As intermitências da primavera

Jorge Adelar Finatto


photo: j.finatto


O amor - ou esse sentimento que aproxima pessoas solitárias e desamparadas como ele - inaugurou datas no calendário, pintou de lilás e rosa o coração.

O amor tocou músicas no som do carro e do apartamento. O amor pintou de azul e amarelo as flores do vaso da sala. O amor tornou-o uma pessoa melhor para si e para os outros.
 
Um dia, talvez, ela, que gostava tanto de gatos, regressará da nuvem onde foi habitar. Virá buscá-lo, como sempre fazia, para irem juntos ao cinema, ao café, à livraria, ao Parque Harmonia ver o pôr-do-sol na beira do Guaíba.
 
Ela foi o único ser humano que conseguiu resgatá-lo da remota ilha. Morreu há três anos de uma doença que não vale a pena lembrar, foi embora depois de sorrir e dizer que ele não devia se preocupar, tudo ia dar certo. Perdeu-a pouco antes de irem morar juntos.
 
Sente-se um morto-vivo sem aquela que o salvou da solidão de náufrago.  Ela foi a sua primavera.

Uma colega de trabalho disse-lhe que ele é muito certinho. A vida, não.
 
O fato é que, um dia, ele sonhou ser feliz para sempre. Mas a realidade disse que para sempre é tempo demais.
 
A família que, no passado, foi unida, agora vive dividida, os irmãos quase não se convivem.
 
A mãe, que em vida tecera com dedos de fada os frágeis laços do afeto familiar, também morreu antes do tempo. Ninguém a substituiu na rara arte de evitar e, sobretudo, de colar os cacos. Os cristais se partiram.
 
Ele voltou a viver no ermo distante da ilha. Tornou-se um estrangeiro em sua própria cidade. Os antigos amigos transformaram-se em conhecidos, foram casando, criando filhos, separando, mudando de rua, de bairro, cidade, país.

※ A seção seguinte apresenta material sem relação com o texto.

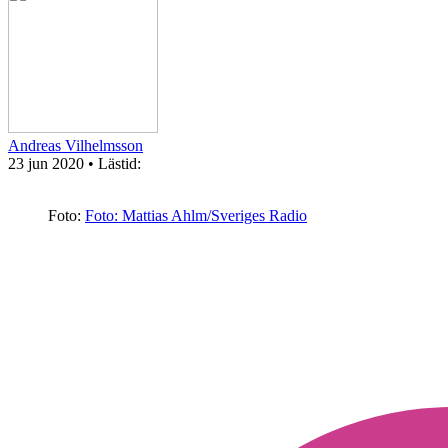
Andreas Vilhelmsson
23 jun 2020
• Lästid:
Foto:
Foto: Mattias Ahlm/Sveriges Radio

O seu mundo reduziu-se ao apartamento, ao trabalho, às idas ao mercado, às leituras, a uma eventual saída aos sábados e às impiedosas tardes e noites de domingo.
 
Teve poucos relacionamentos depois, coisas entediantes, sem nenhuma importância. Não consegue fazer o tipo leve, desses à vontade no mundo. Gosta de pensar, procurar sentidos. E não os encontra.
 
Sexo de ocasião nunca foi pra ele. Tem receio das pequenas e insignificantes memórias que o invadem, quando a dona delas vai embora. O que para muitos é pura diversão, para ele é vertigem. Se ao menos não sentisse as coisas.

O lugar onde vive - a longínqua ilha - só não é uma tapera porque a velha empregada da família aparece duas vezes por semana, dá um ar doméstico ao tugúrio. Os únicos seres vivos ali, além dele, são as hortênsias que cultiva na sala, em dois vasos, um em cada lado da janela.
 
As hortênsias acendem as manhãs de verão, iluminam a casa.
 
A janela é o ponto de referência dele no planeta.
 
Dali pode ver a praça e as pessoas nela, as árvores e a rua, o céu, os outros edifícios.
 
De qualquer parte do universo um observador pode tê-lo como objeto de estudos. Todos os dias, no fim da tarde, está na janela tomando chimarrão. Só.
 
No fundo, nunca a perdoou por tê-lo abandonado no mundo.
 
O medo de amar afeiçoou-se a ele como as heras num túmulo de cemitério do interior.
 
A solidão o faz acariciar o gato invisível, na frente da televisão, até adormecer.
 
Se fez acompanhamento psiquiátrico para esse viver tão desolado? Sim. Mas continua o mesmo homem enclausurado, estranho a si mesmo, sem saber o que fazer com as mãos quando está sozinho.

O outono chegou com um cesto florido de lembranças dela. Vive de memória.
 
Os dias chuvosos, frios, deixam as pessoas entocadas em casa.
 
A praça está vazia agora. Recorda-se dos dias em que caminhavam juntos ali.

A ausência da primavera faz o coração girar louco na ventania.
 
Se ao menos tivesse um gato de verdade.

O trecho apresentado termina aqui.